- [TASK PROMPT]:
The output is the line holding "あいあい葬儀社に頼んで正解でし" and all lines after it to the end of the records below; restate them unchanged and add nothing.

- [DATA FOR THIS TASK]:

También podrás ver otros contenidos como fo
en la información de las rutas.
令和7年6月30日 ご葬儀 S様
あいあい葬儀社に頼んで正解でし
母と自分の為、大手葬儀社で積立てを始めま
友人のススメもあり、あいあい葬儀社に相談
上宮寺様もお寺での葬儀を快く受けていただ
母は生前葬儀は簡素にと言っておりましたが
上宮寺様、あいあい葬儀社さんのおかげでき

- [TASK OUTPUT]:
あいあい葬儀社に頼んで正解でし
母と自分の為、大手葬儀社で積立てを始めま
友人のススメもあり、あいあい葬儀社に相談
上宮寺様もお寺での葬儀を快く受けていただ
母は生前葬儀は簡素にと言っておりましたが
上宮寺様、あいあい葬儀社さんのおかげでき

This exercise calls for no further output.